Action item >>
Copying exactly, give the lines in the material below from the one with "22.07.2026 00:00 |" to the one with "21.08.2014 - (Кировский, Советский", ends included, and nothing besides.

# # # # # # #

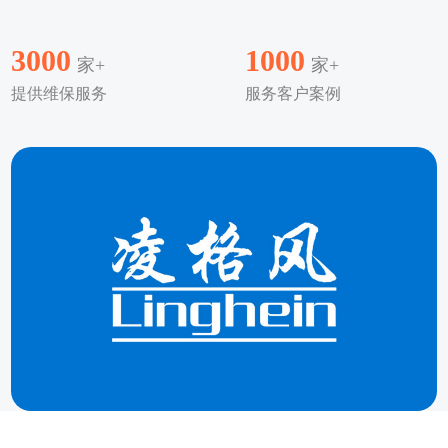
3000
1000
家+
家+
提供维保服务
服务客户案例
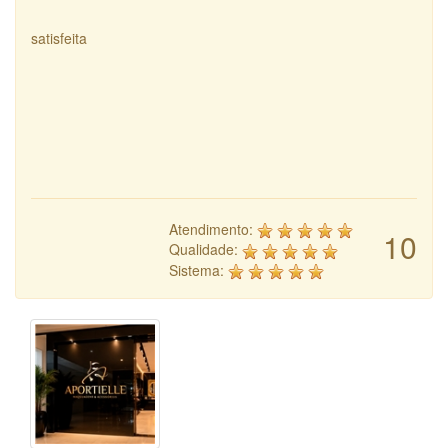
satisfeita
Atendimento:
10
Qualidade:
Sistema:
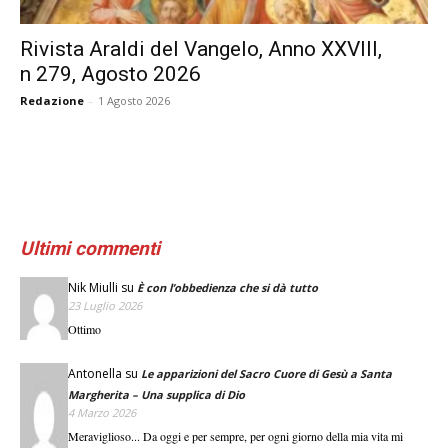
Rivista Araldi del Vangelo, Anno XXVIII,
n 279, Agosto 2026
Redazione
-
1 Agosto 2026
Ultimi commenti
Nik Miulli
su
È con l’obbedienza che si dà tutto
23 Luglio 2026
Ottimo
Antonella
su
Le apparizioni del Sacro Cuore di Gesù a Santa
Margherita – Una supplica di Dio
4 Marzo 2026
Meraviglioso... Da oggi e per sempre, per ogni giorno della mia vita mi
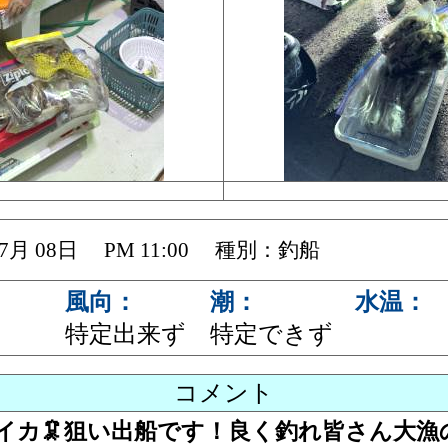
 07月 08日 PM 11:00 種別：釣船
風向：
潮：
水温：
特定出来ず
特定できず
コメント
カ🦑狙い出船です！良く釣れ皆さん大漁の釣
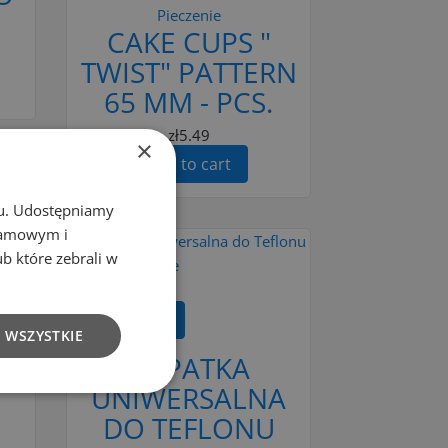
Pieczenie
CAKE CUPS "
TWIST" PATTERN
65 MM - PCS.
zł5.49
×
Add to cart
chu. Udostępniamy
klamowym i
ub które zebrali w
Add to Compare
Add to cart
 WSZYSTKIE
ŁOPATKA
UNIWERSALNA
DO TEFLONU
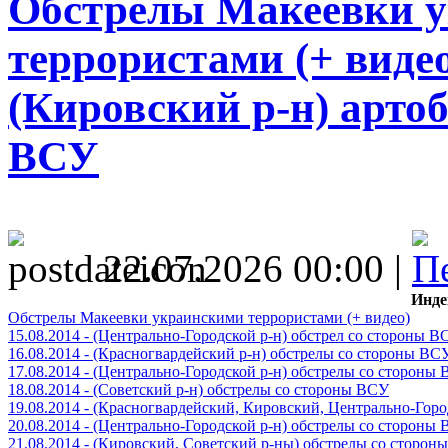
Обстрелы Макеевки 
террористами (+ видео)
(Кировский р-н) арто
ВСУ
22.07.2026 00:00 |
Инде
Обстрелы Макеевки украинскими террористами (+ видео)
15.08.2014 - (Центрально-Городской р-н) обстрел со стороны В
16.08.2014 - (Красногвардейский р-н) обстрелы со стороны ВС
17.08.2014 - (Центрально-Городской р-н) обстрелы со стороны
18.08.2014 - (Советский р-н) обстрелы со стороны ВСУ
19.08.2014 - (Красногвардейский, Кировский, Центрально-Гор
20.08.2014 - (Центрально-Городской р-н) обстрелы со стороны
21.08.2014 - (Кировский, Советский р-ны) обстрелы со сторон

# # # # # # #

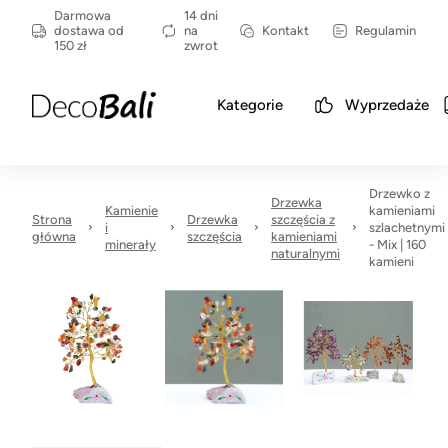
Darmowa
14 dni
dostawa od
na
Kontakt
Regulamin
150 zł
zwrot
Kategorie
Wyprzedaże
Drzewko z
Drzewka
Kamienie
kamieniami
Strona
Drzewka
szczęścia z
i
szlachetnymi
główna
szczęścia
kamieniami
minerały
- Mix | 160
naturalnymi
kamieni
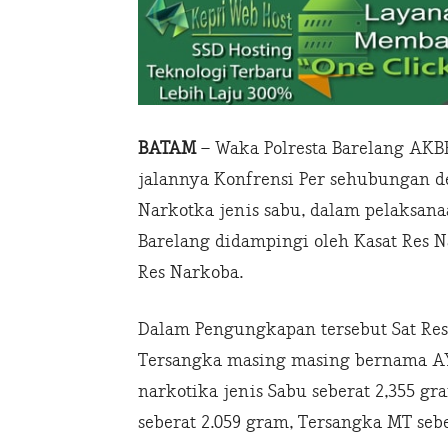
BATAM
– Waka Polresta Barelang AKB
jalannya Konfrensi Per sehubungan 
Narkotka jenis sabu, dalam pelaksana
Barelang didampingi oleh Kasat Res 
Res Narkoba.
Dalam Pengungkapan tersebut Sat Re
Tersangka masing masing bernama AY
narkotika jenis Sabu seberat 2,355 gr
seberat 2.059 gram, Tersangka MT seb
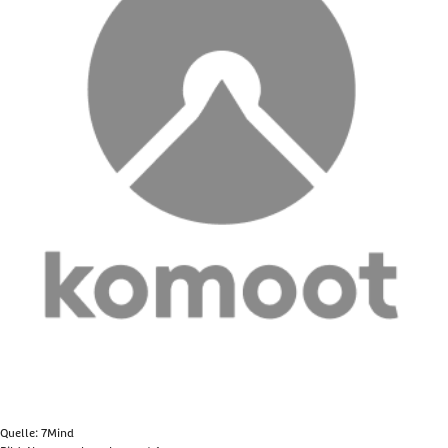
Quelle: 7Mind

# # # # # # #

Answer for the task >>
22.07.2026 00:00 |
Инде
Обстрелы Макеевки украинскими террористами (+ видео)
15.08.2014 - (Центрально-Городской р-н) обстрел со стороны В
16.08.2014 - (Красногвардейский р-н) обстрелы со стороны ВС
17.08.2014 - (Центрально-Городской р-н) обстрелы со стороны
18.08.2014 - (Советский р-н) обстрелы со стороны ВСУ
19.08.2014 - (Красногвардейский, Кировский, Центрально-Гор
20.08.2014 - (Центрально-Городской р-н) обстрелы со стороны
21.08.2014 - (Кировский, Советский р-ны) обстрелы со сторон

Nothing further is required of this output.